Он не может проиграть.

Если внутренний полиграф давал сбои, то камера, по крайней мере, работала отлично. Автоматическая фокусировка позволяла получать совершенно четкую «картинку». Не думай. Смотри. Лица представали перед ним то неясными силуэтами, то под неподходящим углом, но хитроумная электроника практически мгновенно компенсировала недостатки освещения. Эмблер разглядывал каждое, прислушиваясь к себе, ожидая ощутить то знакомое пощипывание, которое даст сигнал остановиться, вернуться, приглядеться еще раз.

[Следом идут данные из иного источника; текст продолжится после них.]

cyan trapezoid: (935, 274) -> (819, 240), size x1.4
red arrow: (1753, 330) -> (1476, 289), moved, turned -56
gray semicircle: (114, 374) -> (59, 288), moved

– Все получится, дорогой, – тихо произнесла у него за спиной Лорел.

Ее теплое дыхание касалось его шеи, и, наверно, только оно рассеивало поднимающиеся миазмы черного отчаяния. В мире лжи и фальши только Лорел была настоящей, его путеводной звездой.

Веря в нее, он все сильнее сомневался в себе. Просматривая ряд за рядом, Эмблер все больше укреплялся в мысли, что интуиция в конце концов отказала. Может быть, киллера здесь нет, и он ворвется в зал в последний момент? Или убийца спрятался так, что его лицо еще не попало в объектив?

Между тем по залу как будто прошел шелест. Боковые двери закрылись. Эмблер знал, что откроют их только после окончания выступления.

Основатель и директор Всемирного экономического форума, высокий лысоватый мужчина в очках, вышел на сцену, чтобы представить долгожданного оратора. На нем был синий костюм и голубой с белым – цвета представляемой им организации – галстук.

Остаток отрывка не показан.